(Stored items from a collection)
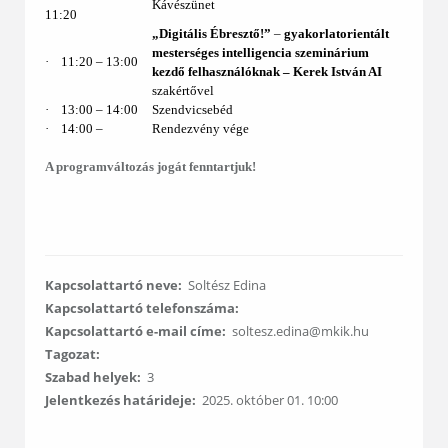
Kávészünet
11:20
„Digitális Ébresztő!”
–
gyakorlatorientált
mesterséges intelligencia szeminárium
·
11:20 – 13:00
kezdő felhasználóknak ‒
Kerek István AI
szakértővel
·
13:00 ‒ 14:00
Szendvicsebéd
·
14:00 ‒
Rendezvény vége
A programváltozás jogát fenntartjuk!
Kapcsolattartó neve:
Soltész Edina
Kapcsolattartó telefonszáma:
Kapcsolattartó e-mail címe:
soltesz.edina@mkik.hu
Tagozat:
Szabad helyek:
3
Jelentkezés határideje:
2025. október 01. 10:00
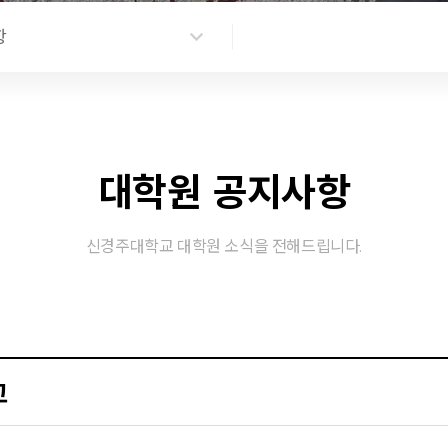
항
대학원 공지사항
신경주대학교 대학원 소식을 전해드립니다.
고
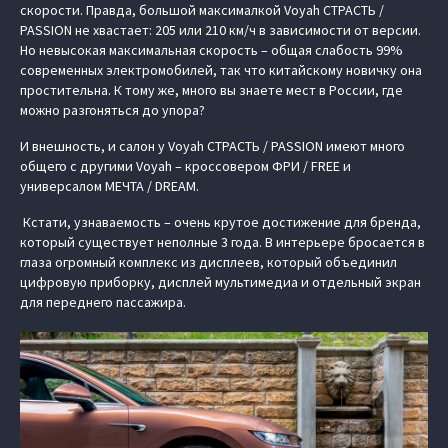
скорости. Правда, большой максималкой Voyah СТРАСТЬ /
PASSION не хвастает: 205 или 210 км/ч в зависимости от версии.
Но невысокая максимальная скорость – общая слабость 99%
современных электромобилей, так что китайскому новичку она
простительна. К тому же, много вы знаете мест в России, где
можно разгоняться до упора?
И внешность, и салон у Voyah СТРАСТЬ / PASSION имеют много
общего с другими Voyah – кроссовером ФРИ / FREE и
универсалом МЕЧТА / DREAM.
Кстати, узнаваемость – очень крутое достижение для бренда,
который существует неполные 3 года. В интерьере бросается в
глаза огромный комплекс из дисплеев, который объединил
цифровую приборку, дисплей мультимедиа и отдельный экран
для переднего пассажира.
---
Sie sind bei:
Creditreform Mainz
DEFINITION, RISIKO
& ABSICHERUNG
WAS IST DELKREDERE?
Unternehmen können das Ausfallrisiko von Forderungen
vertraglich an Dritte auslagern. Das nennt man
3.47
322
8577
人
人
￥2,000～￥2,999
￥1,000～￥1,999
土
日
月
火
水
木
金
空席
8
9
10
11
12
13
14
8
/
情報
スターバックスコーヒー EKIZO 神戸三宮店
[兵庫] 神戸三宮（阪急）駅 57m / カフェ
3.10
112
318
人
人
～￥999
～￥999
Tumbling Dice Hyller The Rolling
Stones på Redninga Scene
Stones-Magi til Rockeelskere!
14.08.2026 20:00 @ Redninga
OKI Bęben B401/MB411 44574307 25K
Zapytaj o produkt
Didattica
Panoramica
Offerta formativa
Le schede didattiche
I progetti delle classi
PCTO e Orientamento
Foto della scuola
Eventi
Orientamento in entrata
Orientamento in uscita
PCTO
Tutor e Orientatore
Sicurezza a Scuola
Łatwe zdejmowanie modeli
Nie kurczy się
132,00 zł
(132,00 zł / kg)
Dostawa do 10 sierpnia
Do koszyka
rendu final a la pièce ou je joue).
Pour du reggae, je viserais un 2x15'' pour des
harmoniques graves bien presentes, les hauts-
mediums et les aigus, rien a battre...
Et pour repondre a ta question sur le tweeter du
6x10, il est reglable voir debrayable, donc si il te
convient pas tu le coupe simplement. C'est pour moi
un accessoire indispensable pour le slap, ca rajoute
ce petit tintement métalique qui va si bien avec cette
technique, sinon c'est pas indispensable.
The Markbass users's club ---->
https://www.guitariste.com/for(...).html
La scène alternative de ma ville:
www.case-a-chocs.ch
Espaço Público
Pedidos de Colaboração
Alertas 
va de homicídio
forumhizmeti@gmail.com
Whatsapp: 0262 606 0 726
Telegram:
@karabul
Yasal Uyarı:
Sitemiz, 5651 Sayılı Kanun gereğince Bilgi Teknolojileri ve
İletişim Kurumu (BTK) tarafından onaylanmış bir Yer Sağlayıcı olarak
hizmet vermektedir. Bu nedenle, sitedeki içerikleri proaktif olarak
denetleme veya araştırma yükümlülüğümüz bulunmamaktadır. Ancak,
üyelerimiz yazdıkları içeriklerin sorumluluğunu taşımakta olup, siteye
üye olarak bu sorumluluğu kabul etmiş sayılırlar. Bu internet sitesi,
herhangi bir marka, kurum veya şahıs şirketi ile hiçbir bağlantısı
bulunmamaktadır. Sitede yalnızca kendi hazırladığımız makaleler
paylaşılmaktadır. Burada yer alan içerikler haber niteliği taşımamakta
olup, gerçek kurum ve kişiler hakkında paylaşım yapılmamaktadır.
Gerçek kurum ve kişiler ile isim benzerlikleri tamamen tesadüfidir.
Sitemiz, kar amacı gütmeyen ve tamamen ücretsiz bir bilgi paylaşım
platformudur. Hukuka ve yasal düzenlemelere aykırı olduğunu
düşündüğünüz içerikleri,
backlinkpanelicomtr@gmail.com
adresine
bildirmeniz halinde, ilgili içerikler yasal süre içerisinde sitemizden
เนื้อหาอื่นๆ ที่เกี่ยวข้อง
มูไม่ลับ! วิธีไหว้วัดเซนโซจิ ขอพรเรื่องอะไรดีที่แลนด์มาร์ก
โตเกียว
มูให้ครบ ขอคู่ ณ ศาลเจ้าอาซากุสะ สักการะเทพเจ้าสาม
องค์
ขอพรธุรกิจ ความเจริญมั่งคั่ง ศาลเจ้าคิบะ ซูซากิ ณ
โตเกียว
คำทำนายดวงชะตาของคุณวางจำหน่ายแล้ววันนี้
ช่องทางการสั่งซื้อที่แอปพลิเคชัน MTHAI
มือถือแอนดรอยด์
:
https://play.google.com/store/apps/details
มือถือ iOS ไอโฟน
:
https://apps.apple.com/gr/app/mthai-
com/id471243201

Task requirements -
Using the data above, print exactly the lines from the line that contains "Nie kurczy się" through the line that contains "paylaşılmaktadır. Burada yer", with both included.

Answer space -
Nie kurczy się
132,00 zł
(132,00 zł / kg)
Dostawa do 10 sierpnia
Do koszyka
rendu final a la pièce ou je joue).
Pour du reggae, je viserais un 2x15'' pour des
harmoniques graves bien presentes, les hauts-
mediums et les aigus, rien a battre...
Et pour repondre a ta question sur le tweeter du
6x10, il est reglable voir debrayable, donc si il te
convient pas tu le coupe simplement. C'est pour moi
un accessoire indispensable pour le slap, ca rajoute
ce petit tintement métalique qui va si bien avec cette
technique, sinon c'est pas indispensable.
The Markbass users's club ---->
https://www.guitariste.com/for(...).html
La scène alternative de ma ville:
www.case-a-chocs.ch
Espaço Público
Pedidos de Colaboração
Alertas 
va de homicídio
forumhizmeti@gmail.com
Whatsapp: 0262 606 0 726
Telegram:
@karabul
Yasal Uyarı:
Sitemiz, 5651 Sayılı Kanun gereğince Bilgi Teknolojileri ve
İletişim Kurumu (BTK) tarafından onaylanmış bir Yer Sağlayıcı olarak
hizmet vermektedir. Bu nedenle, sitedeki içerikleri proaktif olarak
denetleme veya araştırma yükümlülüğümüz bulunmamaktadır. Ancak,
üyelerimiz yazdıkları içeriklerin sorumluluğunu taşımakta olup, siteye
üye olarak bu sorumluluğu kabul etmiş sayılırlar. Bu internet sitesi,
herhangi bir marka, kurum veya şahıs şirketi ile hiçbir bağlantısı
bulunmamaktadır. Sitede yalnızca kendi hazırladığımız makaleler
paylaşılmaktadır. Burada yer alan içerikler haber niteliği taşımamakta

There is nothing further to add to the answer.